▼
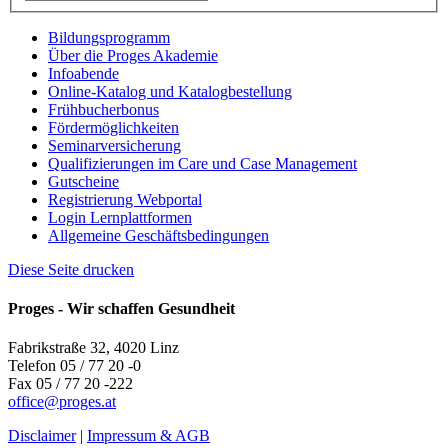
Bildungsprogramm
Über die Proges Akademie
Infoabende
Online-Katalog und Katalogbestellung
Frühbucherbonus
Fördermöglichkeiten
Seminarversicherung
Qualifizierungen im Care und Case Management
Gutscheine
Registrierung Webportal
Login Lernplattformen
Allgemeine Geschäftsbedingungen
Diese Seite drucken
Proges - Wir schaffen Gesundheit
Fabrikstraße 32, 4020 Linz
Telefon 05 / 77 20 -0
Fax 05 / 77 20 -222
office
@
proges.at
Disclaimer
|
Impressum & AGB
▲
Would you transcribe the listing above line by line, exactly, leaving every picture out?

Problem solution:
Bildungsprogramm
Über die Proges Akademie
Infoabende
Online-Katalog und Katalogbestellung
Frühbucherbonus
Fördermöglichkeiten
Seminarversicherung
Qualifizierungen im Care und Case Management
Gutscheine
Registrierung Webportal
Login Lernplattformen
Allgemeine Geschäftsbedingungen
Diese Seite drucken
Proges - Wir schaffen Gesundheit
Fabrikstraße 32, 4020 Linz
Telefon 05 / 77 20 -0
Fax 05 / 77 20 -222
office
@
proges.at
Disclaimer
|
Impressum & AGB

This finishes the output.